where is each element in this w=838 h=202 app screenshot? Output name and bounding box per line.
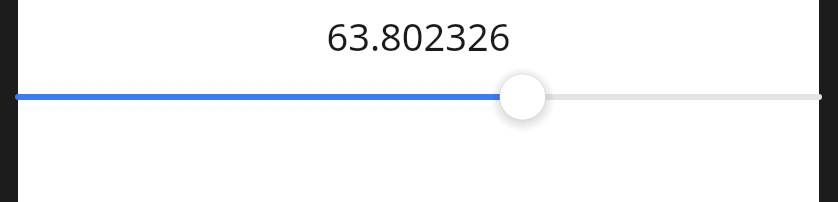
button[interactable]: Value slider [18,72,819,168]
staticText: 63.802326 [326,10,511,62]
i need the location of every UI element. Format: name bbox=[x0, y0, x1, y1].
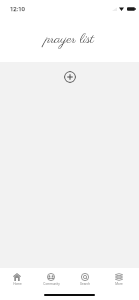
staticText: Search bbox=[80, 282, 90, 286]
button[interactable]: Community bbox=[34, 268, 68, 286]
button[interactable]: Search bbox=[68, 268, 102, 286]
button[interactable]: Add prayer bbox=[64, 71, 76, 83]
staticText: Community bbox=[43, 282, 60, 286]
button[interactable]: More bbox=[102, 268, 136, 286]
staticText: Home bbox=[13, 282, 22, 286]
staticText: 12:10 bbox=[10, 5, 25, 12]
staticText: prayer list bbox=[45, 30, 94, 49]
button[interactable]: Home bbox=[0, 268, 34, 286]
staticText: More bbox=[115, 282, 123, 286]
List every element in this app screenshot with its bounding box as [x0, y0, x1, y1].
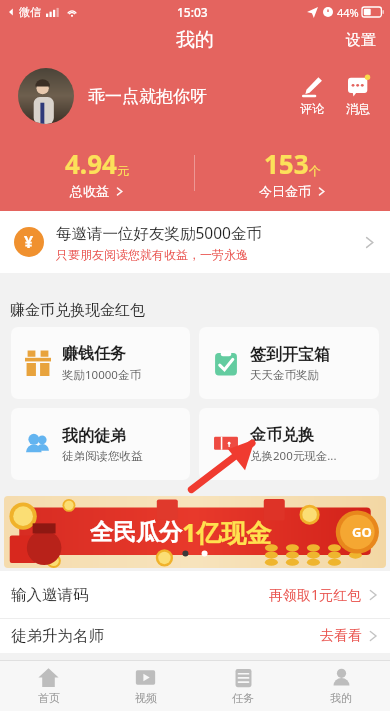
other: Comments: [302, 76, 323, 97]
staticText: 赚金币兑换现金红包: [10, 301, 145, 320]
button[interactable]: Profile photo: [18, 68, 74, 124]
button[interactable]: 4.94: [0, 146, 194, 199]
button[interactable]: 153: [195, 146, 390, 199]
staticText: ¥: [24, 231, 34, 253]
staticText: 赚钱任务: [62, 344, 126, 364]
staticText: 再领取1元红包: [269, 585, 362, 604]
staticText: 评论: [300, 101, 324, 116]
button[interactable]: 签到开宝箱: [199, 327, 379, 399]
staticText: 徒弟升为名师: [11, 626, 320, 646]
staticText: 天天金币奖励: [250, 368, 319, 382]
button[interactable]: 赚钱任务: [11, 327, 190, 399]
other: Video: [135, 667, 156, 688]
button[interactable]: Comments: [298, 76, 326, 116]
staticText: 153: [264, 146, 309, 181]
staticText: 金币兑换: [250, 425, 314, 445]
other: Home: [38, 667, 59, 688]
staticText: 元: [117, 163, 129, 178]
staticText: 我的: [330, 691, 352, 705]
staticText: 消息: [346, 101, 370, 116]
staticText: 只要朋友阅读您就有收益，一劳永逸: [56, 247, 248, 262]
staticText: 输入邀请码: [11, 585, 269, 605]
staticText: GO: [352, 523, 372, 541]
button[interactable]: Messages: [344, 76, 372, 116]
other: Tasks: [233, 667, 254, 688]
button[interactable]: Tasks: [194, 661, 292, 711]
staticText: 4.94: [65, 146, 117, 181]
button[interactable]: 全民瓜分: [4, 496, 386, 568]
staticText: 1亿现金: [182, 515, 272, 549]
button[interactable]: Home: [0, 661, 97, 711]
staticText: 奖励10000金币: [62, 367, 141, 383]
staticText: 微信: [19, 5, 41, 19]
staticText: 我的徒弟: [62, 426, 126, 446]
staticText: 个: [309, 163, 321, 178]
staticText: 兑换200元现金...: [250, 448, 337, 464]
button[interactable]: ¥: [0, 211, 390, 273]
button[interactable]: 徒弟升为名师: [0, 619, 390, 653]
staticText: 签到开宝箱: [250, 345, 330, 365]
staticText: 今日金币: [259, 183, 311, 199]
staticText: 徒弟阅读您收益: [62, 449, 143, 463]
staticText: 任务: [232, 691, 254, 705]
button[interactable]: Video: [97, 661, 194, 711]
staticText: 15:03: [177, 4, 208, 20]
staticText: 视频: [135, 691, 157, 705]
staticText: 总收益: [70, 183, 109, 199]
button[interactable]: Mine: [292, 661, 390, 711]
button[interactable]: 金币兑换: [199, 408, 379, 480]
staticText: 首页: [38, 691, 60, 705]
button[interactable]: 输入邀请码: [0, 571, 390, 618]
staticText: 44%: [337, 5, 359, 20]
button[interactable]: 我的徒弟: [11, 408, 190, 480]
button[interactable]: 乖一点就抱你呀: [88, 86, 298, 107]
staticText: 设置: [346, 31, 376, 50]
staticText: 我的: [176, 28, 214, 52]
other: Mine: [331, 667, 352, 688]
other: Messages: [348, 76, 369, 97]
staticText: 去看看: [320, 627, 362, 645]
button[interactable]: 设置: [332, 27, 390, 54]
staticText: 全民瓜分: [90, 518, 182, 547]
staticText: 每邀请一位好友奖励5000金币: [56, 222, 262, 243]
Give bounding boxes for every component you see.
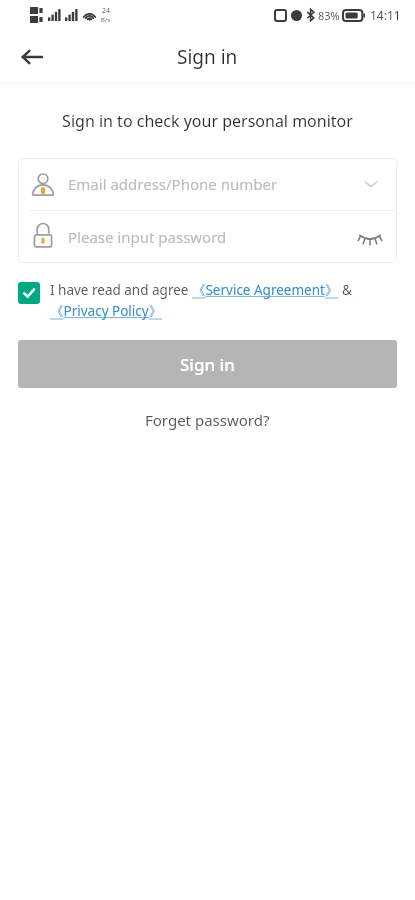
staticText: B/s [101, 16, 111, 24]
staticText: Please input password [68, 227, 355, 247]
button[interactable]: Agree to terms [18, 282, 40, 304]
button[interactable]: Please input password [18, 211, 397, 263]
button[interactable]: Back [10, 35, 54, 79]
staticText: Sign in [177, 44, 238, 70]
staticText: 24 [102, 6, 111, 16]
staticText: Email address/Phone number [68, 174, 357, 194]
staticText: 14:11 [370, 7, 401, 23]
button[interactable]: Show account list [357, 170, 385, 198]
button[interactable]: Sign in [18, 340, 397, 388]
button[interactable]: Show password [355, 222, 385, 252]
staticText: Sign in [180, 353, 235, 376]
button[interactable]: I have read and agree 《Service Agreement… [50, 281, 397, 320]
button[interactable]: Forget password? [131, 404, 284, 436]
staticText: 83% [318, 8, 340, 23]
button[interactable]: Email address/Phone number [18, 158, 397, 210]
staticText: Sign in to check your personal monitor [0, 110, 415, 132]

════════════════

• [Activity] Without the pictures, write out all of the material exactly.

• [Solution for this problem]
where is each element in this w=838 h=202 app screenshot? Output name and bounding box per line.
button[interactable]: Value slider [18,72,819,168]
staticText: 63.802326 [326,10,511,62]
i need the location of every UI element. Format: name bbox=[x0, y0, x1, y1].
staticText: Search bbox=[80, 282, 90, 286]
button[interactable]: Community bbox=[34, 268, 68, 286]
button[interactable]: Search bbox=[68, 268, 102, 286]
button[interactable]: Add prayer bbox=[64, 71, 76, 83]
staticText: Community bbox=[43, 282, 60, 286]
button[interactable]: More bbox=[102, 268, 136, 286]
staticText: Home bbox=[13, 282, 22, 286]
staticText: 12:10 bbox=[10, 5, 25, 12]
staticText: prayer list bbox=[45, 30, 94, 49]
button[interactable]: Home bbox=[0, 268, 34, 286]
staticText: More bbox=[115, 282, 123, 286]
List every element in this app screenshot with its bounding box as [x0, y0, x1, y1].
other: Comments: [302, 76, 323, 97]
staticText: 赚金币兑换现金红包: [10, 301, 145, 320]
button[interactable]: Profile photo: [18, 68, 74, 124]
button[interactable]: 4.94: [0, 146, 194, 199]
button[interactable]: 153: [195, 146, 390, 199]
staticText: ¥: [24, 231, 34, 253]
staticText: 赚钱任务: [62, 344, 126, 364]
staticText: 再领取1元红包: [269, 585, 362, 604]
staticText: 评论: [300, 101, 324, 116]
button[interactable]: 签到开宝箱: [199, 327, 379, 399]
staticText: 徒弟升为名师: [11, 626, 320, 646]
staticText: 天天金币奖励: [250, 368, 319, 382]
button[interactable]: 赚钱任务: [11, 327, 190, 399]
other: Video: [135, 667, 156, 688]
button[interactable]: Comments: [298, 76, 326, 116]
staticText: 153: [264, 146, 309, 181]
staticText: 金币兑换: [250, 425, 314, 445]
other: Home: [38, 667, 59, 688]
staticText: 元: [117, 163, 129, 178]
staticText: 我的: [330, 691, 352, 705]
staticText: 消息: [346, 101, 370, 116]
staticText: 只要朋友阅读您就有收益，一劳永逸: [56, 247, 248, 262]
staticText: 输入邀请码: [11, 585, 269, 605]
staticText: GO: [352, 523, 372, 541]
button[interactable]: Messages: [344, 76, 372, 116]
other: Tasks: [233, 667, 254, 688]
button[interactable]: Tasks: [194, 661, 292, 711]
staticText: 4.94: [65, 146, 117, 181]
button[interactable]: 全民瓜分: [4, 496, 386, 568]
staticText: 1亿现金: [182, 515, 272, 549]
button[interactable]: Home: [0, 661, 97, 711]
staticText: 奖励10000金币: [62, 367, 141, 383]
staticText: 微信: [19, 5, 41, 19]
staticText: 我的徒弟: [62, 426, 126, 446]
staticText: 个: [309, 163, 321, 178]
staticText: 兑换200元现金...: [250, 448, 337, 464]
button[interactable]: ¥: [0, 211, 390, 273]
button[interactable]: 徒弟升为名师: [0, 619, 390, 653]
staticText: 签到开宝箱: [250, 345, 330, 365]
staticText: 今日金币: [259, 183, 311, 199]
staticText: 徒弟阅读您收益: [62, 449, 143, 463]
staticText: 任务: [232, 691, 254, 705]
button[interactable]: Video: [97, 661, 194, 711]
staticText: 15:03: [177, 4, 208, 20]
staticText: 视频: [135, 691, 157, 705]
staticText: 总收益: [70, 183, 109, 199]
button[interactable]: Mine: [292, 661, 390, 711]
button[interactable]: 金币兑换: [199, 408, 379, 480]
staticText: 首页: [38, 691, 60, 705]
button[interactable]: 输入邀请码: [0, 571, 390, 618]
staticText: 44%: [337, 5, 359, 20]
button[interactable]: 我的徒弟: [11, 408, 190, 480]
button[interactable]: 乖一点就抱你呀: [88, 86, 298, 107]
staticText: 设置: [346, 31, 376, 50]
staticText: 我的: [176, 28, 214, 52]
other: Mine: [331, 667, 352, 688]
other: Messages: [348, 76, 369, 97]
staticText: 去看看: [320, 627, 362, 645]
button[interactable]: 设置: [332, 27, 390, 54]
staticText: 全民瓜分: [90, 518, 182, 547]
staticText: 每邀请一位好友奖励5000金币: [56, 222, 262, 243]
Give bounding boxes for every component you see.
staticText: B/s [101, 16, 111, 24]
staticText: Please input password [68, 227, 355, 247]
button[interactable]: Agree to terms [18, 282, 40, 304]
button[interactable]: Please input password [18, 211, 397, 263]
button[interactable]: Back [10, 35, 54, 79]
staticText: Sign in [177, 44, 238, 70]
staticText: 24 [102, 6, 111, 16]
staticText: Email address/Phone number [68, 174, 357, 194]
staticText: 14:11 [370, 7, 401, 23]
button[interactable]: Show account list [357, 170, 385, 198]
button[interactable]: Sign in [18, 340, 397, 388]
button[interactable]: Show password [355, 222, 385, 252]
staticText: Sign in [180, 353, 235, 376]
button[interactable]: I have read and agree 《Service Agreement… [50, 281, 397, 320]
button[interactable]: Forget password? [131, 404, 284, 436]
staticText: 83% [318, 8, 340, 23]
button[interactable]: Email address/Phone number [18, 158, 397, 210]
staticText: Sign in to check your personal monitor [0, 110, 415, 132]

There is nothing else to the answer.